On the same day, an editorial by the China Daily newspaper said no matter the media hype, it will be "alarmist" to see this as an attempt at de-Sinicisation.
DEFINED BY THE PEOPLE
The selection of Reiwa as the next era name apparently reflects conservatism pursued by Prime Minister Abe. However, it is the Japanese public that will attach special meaning to Reiwa.
MAINICHI SHIMBUN, in an editorial on Tuesday.
Despite the conservative leanings of Prime Minister Shinzo Abe's government, it said: "It is not worth making a fuss over Abe and his colleagues wanting to highlight a more Japanese identity, although some Chinese may feel slighted that the tradition of naming a new imperial era by drawing inspiration from Chinese literature has been broken."
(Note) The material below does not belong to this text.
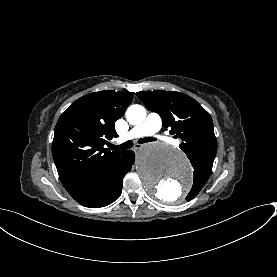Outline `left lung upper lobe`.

It added, noting that Tokyo has been seeking to improve ties with Beijing: "It would be wrong to read too much into the break with tradition... and view it as a change of approach by the Abe administration."
Still, the name Reiwa caused brief confusion among the Japanese before the use of "rei" was explained.
The common meaning of "rei" is "order" or "command" and some in Mr Abe's own Liberal Democratic Party have been caught by surprise.
Former secretary-general Shigeru Ishiba reportedly said: "Everyone was like 'What?' when they saw it was the 'rei' from 'meirei' (order)."
Dr Masaharu Mizukami, a scholar in Chinese and Japanese literature at Chuo University, told the Japan Times that "rei" has a history of being screened out of era names owing to its authoritarian implications.
The Mainichi Shimbun said in an editorial on Tuesday: "The selection of Reiwa as the next era name apparently reflects conservatism pursued by Prime Minister Abe. However, it is the Japanese public that will attach special meaning to Reiwa."
Mr Abe sought to quell such speculation: "People may not be that familiar with it, but 'rei' also has a good meaning as in 'goreijo' (the polite form of 'your daughter'), 'goreishitsu' ('your wife') or 'goreisoku' ('your son')."